9) All in the Family – Edith’s death – Archie Bunker from the moment he opens the door to her room to picking up her slipper and talking about being the one who was suppose to go first. Carol O’Conner at his finest and the perfect tribute to a man who is lost after 40+ years without the compass in his life.
10) Quantum Leap – The series finale, the entire last 10 minutes about going home and only to come to the point when the screen fades to black and tells us Dr. Sam Becket never returned home.
There are so many, but these are ones that stop me dead in my tracks just thinking about them.
I love all of your suggestions! And you are 100% right about needing at least a week for Lost moments! I love you for mentioning the Juliet/Sawyer vending machine scene because that’s actually the scene that inspired me to come up with this new feature. It’s still one of my favorite scenes in TV history in terms of its emotional resonance and gorgeous acting.
What I love about LOST is the unpredictability of who we grew to care about and invest in. That Juliet and Sawyer became the great love story of this show was such an amazing and wonderful surprise. They handled it with such a deft hand and the vending machine was so indicative of that. I can’t believe it is the scene that inspired your new feature – FUN! I knew you were a kindred spirit! 🙂
“What I love about LOST is the unpredictability of who we grew to care about and invest in.”
This is so true. When we first met Juliet, I wasn’t sure what to feel about her, but I was surprised in the best possible way by how much I grew to care about and relate to her. The fact that she became my favorite character speaks to how well that show was able to make you invest in characters you never imagined you could care about. And her relationship with Sawyer also took me by pleasant surprise with how it took my mindset from “I like both of these characters and hate the Kate/Sawyer/Jack triangle so I wouldn’t be opposed to them getting together” to “This is the most mature, beautiful, and powerful love story on Lost” over the course of just a few episodes.
Holy cow Katie, this hits the nail on the head for me in SO many ways. I have cried uncountable times over any number of TV shows through the years. Those examples you gave, Kate Beckett, Sydney & Jack Bristow, Jim & Pam? I watched all of them too, and I vividly remember the emotional impact each has had on me. Others that immediately come to mind are Parenthood, Friday Night Lights, and ER, all of which have made me cry uncontrollably at times. There are so, SO many, and I could go on for a very long time here, but sadly, it’s just time I don’t have at present. BUT…I did want to take a moment to say that this summed up feelings I don’t think I’ve ever been able to put into words. Thanks.
Thanks so much, Megan! I’m so happy people can relate to my intense emotional connection to TV characters. 😉
I so agree with everything you said. I’ve always felt like television shows have moved me more than films or books. I always cry during every series finale I watch because I know it’s the end. A suggestion for the Daily Dose of Feelings: the Fringe series finale when Walter tells Peter “You are my very favorite thing.” I think you may have already written about that but that part just made me sob.

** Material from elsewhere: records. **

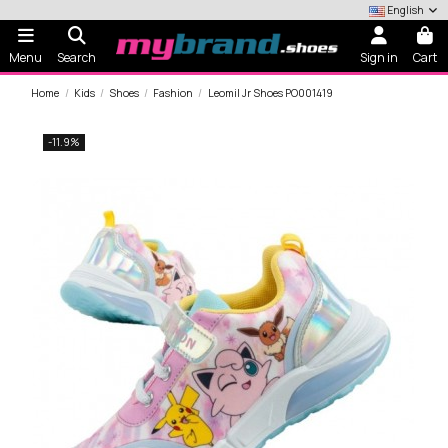
English
Menu
Search
Sign in
Cart
Home
Kids
Shoes
Fashion
Leomil Jr Shoes PO001419
-11.9%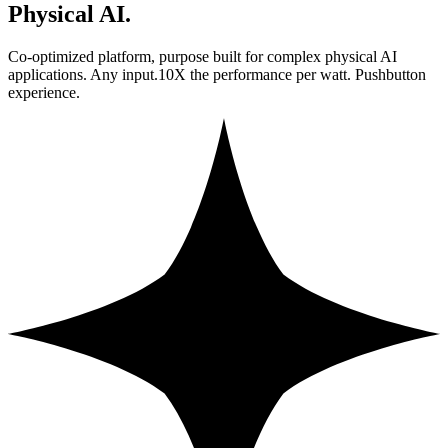
Physical AI.
Co-optimized platform, purpose built for complex physical AI
applications. Any input.10X the performance per watt. Pushbutton
experience.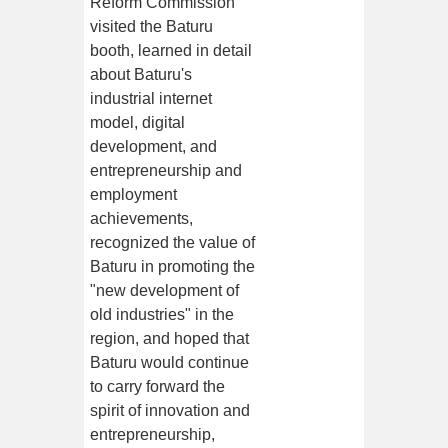
Reform Commission
visited the Baturu
booth, learned in detail
about Baturu's
industrial internet
model, digital
development, and
entrepreneurship and
employment
achievements,
recognized the value of
Baturu in promoting the
"new development of
old industries" in the
region, and hoped that
Baturu would continue
to carry forward the
spirit of innovation and
entrepreneurship,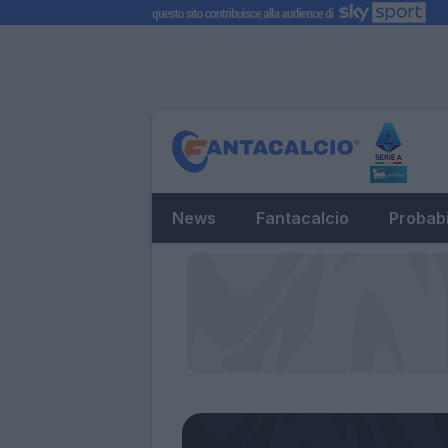
News
Fantacalcio
Probabi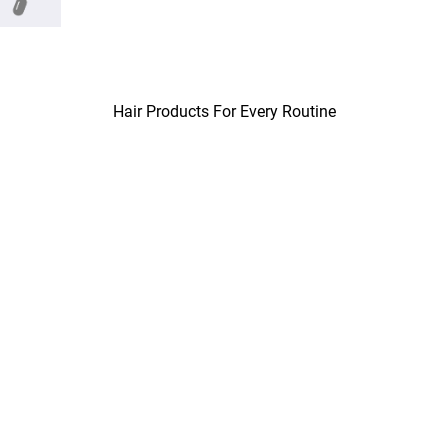
Hair Products For Every Routine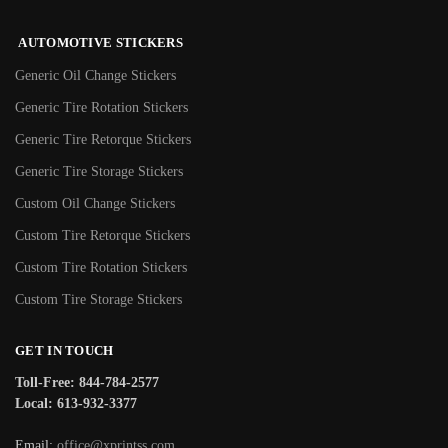
AUTOMOTIVE STICKERS
Generic Oil Change Stickers
Generic Tire Rotation Stickers
Generic Tire Retorque Stickers
Generic Tire Storage Stickers
Custom Oil Change Stickers
Custom Tire Retorque Stickers
Custom Tire Rotation Stickers
Custom Tire Storage Stickers
GET IN TOUCH
Toll-Free: 844-784-2577
Local: 613-932-3377
Email:
office@xprintss.com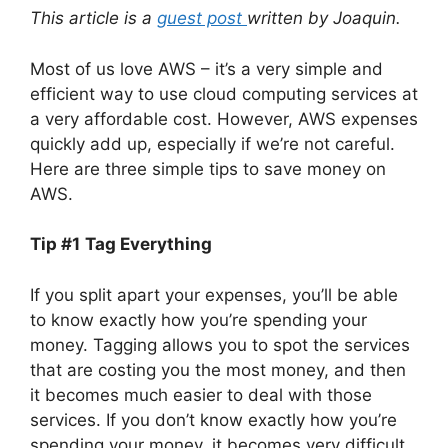
This article is a
guest post
written by Joaquin.
Most of us love AWS – it’s a very simple and
efficient way to use cloud computing services at
a very affordable cost. However, AWS expenses
quickly add up, especially if we’re not careful.
Here are three simple tips to save money on
AWS.
Tip #1
Tag Everything
If you split apart your expenses, you’ll be able
to know exactly how you’re spending your
money. Tagging allows you to spot the services
that are costing you the most money, and then
it becomes much easier to deal with those
services. If you don’t know exactly how you’re
spending your money, it becomes very difficult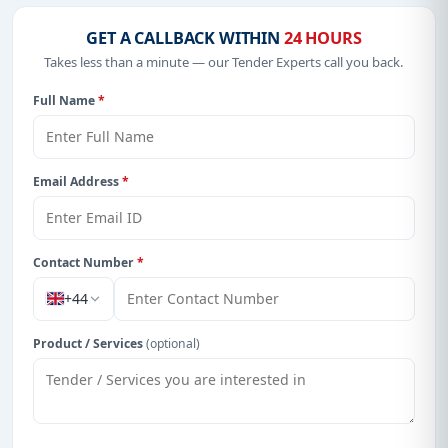
GET A CALLBACK WITHIN
24 HOURS
Takes less than a minute — our Tender Experts call you back.
Full Name
*
Email Address
*
Contact Number
*
+44
Product / Services
(optional)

Thanks for the comment—and I love that suggestion! 😀
After running out of shows to watch on Netflix, I decided to try a Korean drama. LOVED it, but I think it opened the flood gate for some emotions I’ve had dammed up for a while. Now I feel like the littlest things make me cry at the drop of a hat. If you need a good dose of romance and tears, try You are Beautiful or Flower Boy Ramen Shop.
I both love and hate (in a good way—if that makes sense) when TV shows make me so emotionally vulnerable even after I’m done watching them. Thanks for the recommendations!